Nationally, cerulean numbers continue to fall at about 3 percent or 4 percent a year, according to federal surveys. Given that grim assessment, in October 2000 Defenders of Wildlife, along with the Southern Environmental Law Center, Audubon and 25 other conservation organizations, filed a petition with the U.S. Fish and Wildlife Service to list the cerulean warbler as “threatened” under the federal Endangered Species Act.
If the service listed the warbler, it would be required to take action on the bird’s behalf—drafting a recovery plan, for instance, and coordinating with other federal agencies involved with forestry, land management and mining to safeguard the remaining populations. Instead—despite repeated threats of lawsuits—the agency dragged its feet for almost six years before announcing, last December, that it was refusing to list the warbler.

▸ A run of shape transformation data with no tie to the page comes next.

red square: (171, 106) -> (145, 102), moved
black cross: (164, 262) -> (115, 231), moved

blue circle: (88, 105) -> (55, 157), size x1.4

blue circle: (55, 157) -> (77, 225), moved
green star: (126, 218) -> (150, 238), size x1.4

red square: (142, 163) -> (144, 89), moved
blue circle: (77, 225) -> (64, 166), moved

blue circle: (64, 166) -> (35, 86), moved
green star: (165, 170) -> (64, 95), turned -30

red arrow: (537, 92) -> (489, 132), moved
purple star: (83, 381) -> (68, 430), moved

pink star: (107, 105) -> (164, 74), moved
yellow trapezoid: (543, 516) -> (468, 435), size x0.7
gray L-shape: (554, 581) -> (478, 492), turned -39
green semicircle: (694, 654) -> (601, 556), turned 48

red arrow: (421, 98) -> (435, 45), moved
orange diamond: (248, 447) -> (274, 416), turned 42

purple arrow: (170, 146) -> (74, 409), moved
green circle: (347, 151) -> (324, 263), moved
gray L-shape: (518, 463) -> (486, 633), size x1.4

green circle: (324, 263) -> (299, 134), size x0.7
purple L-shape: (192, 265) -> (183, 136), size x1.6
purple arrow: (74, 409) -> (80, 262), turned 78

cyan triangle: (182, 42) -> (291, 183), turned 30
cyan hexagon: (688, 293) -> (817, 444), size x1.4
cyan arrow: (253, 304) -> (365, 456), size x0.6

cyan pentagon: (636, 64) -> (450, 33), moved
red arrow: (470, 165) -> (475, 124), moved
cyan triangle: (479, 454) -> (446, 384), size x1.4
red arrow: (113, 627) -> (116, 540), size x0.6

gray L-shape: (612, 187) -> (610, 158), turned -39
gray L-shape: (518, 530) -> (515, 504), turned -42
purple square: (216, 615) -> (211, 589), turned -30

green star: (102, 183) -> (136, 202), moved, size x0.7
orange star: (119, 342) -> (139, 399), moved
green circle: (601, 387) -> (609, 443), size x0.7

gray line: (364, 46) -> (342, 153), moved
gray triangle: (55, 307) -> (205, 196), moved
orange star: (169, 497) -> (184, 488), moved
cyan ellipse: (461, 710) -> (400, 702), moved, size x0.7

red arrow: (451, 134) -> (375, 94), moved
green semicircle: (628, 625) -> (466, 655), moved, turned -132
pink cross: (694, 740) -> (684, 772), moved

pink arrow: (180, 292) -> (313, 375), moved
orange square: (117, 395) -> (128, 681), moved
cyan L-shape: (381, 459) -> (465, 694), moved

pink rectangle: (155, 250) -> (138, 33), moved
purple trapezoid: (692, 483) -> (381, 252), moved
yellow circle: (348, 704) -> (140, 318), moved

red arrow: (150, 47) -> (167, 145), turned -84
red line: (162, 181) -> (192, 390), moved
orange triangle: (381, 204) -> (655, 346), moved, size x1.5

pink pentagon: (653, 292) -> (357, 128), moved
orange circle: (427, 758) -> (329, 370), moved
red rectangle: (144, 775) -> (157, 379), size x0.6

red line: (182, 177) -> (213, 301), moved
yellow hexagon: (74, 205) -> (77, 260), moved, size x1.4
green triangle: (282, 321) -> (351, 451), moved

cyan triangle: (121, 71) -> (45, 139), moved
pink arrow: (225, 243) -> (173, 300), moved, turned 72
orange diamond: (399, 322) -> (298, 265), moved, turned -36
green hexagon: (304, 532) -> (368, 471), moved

Ironically, the agency agreed that there was no reason to expect the decline to stop without further action. At current rates, government officials said, the cerulean warbler population a century from now could be a mere 15,000 birds—down from nearly half a million today, and a tiny fraction of the warbler’s original numbers. But, the agency reasoned, because the species wasn’t likely to be completely extinct then, there was no reason to grant it federal protection now.
Despite setbacks at the federal level, bird conservationists throughout the Western Hemisphere have mobilized on the cerulean warbler’s behalf. They have made the species one of their highest priorities for research and management, and the Bird Conservation Alliance (a network of almost 200 conservation organizations including Defenders, coordinated by the American Bird Conservancy) has chosen the cerulean warbler as the focus for its 2007 international appeal.
The alliance is raising money to purchase critical wintering habitat in Ecuador and Colombia, including an expansion of the existing Cerulean Warbler Bird Reserve in the Rio Chucurí basin of Colombia, the only sanctuary in Latin America dedicated to a neotropical migrant. (The reserve also shelters many resident bird species, including the endangered gorgeted wood-quail.)
While cerulean warblers prefer untouched forest in South America, they will use tropical woodlands that shelter shade coffee plantations. So one easy way individual conservationists can help this species (and many others) is to buy shade-grown coffee.
Efforts to protect the warbler’s North American habitat continue. A U.S. district court in March blocked coal companies from continuing to bury headwater streams beneath mountain mine rubble. Similar rulings have been overturned in the past, however, and the case may be appealed. The Bush administration has actually loosened the regulations on this kind of mining, which at current rates will destroy more than 2,200 square miles of forest by 2012, the Environmental Protection Agency estimates.
There is some good news from the breeding grounds: Surveys suggest that cerulean warblers may be expanding in range and numbers in the Northeast, pushing into areas where they may not have occurred in the past. This tiny increase hardly cancels out the huge and continuing losses in traditional regions like the Mississippi Valley and Cumberland Plateau, but every little bit helps for this small bird that is staring down large odds.
For now, the experts remain deeply concerned. Says Wells: “For the cerulean warbler, habitat destruction at such a magnitude as we’re seeing from mountaintop-removal mining makes the species’ long-term prospects especially worrisome.”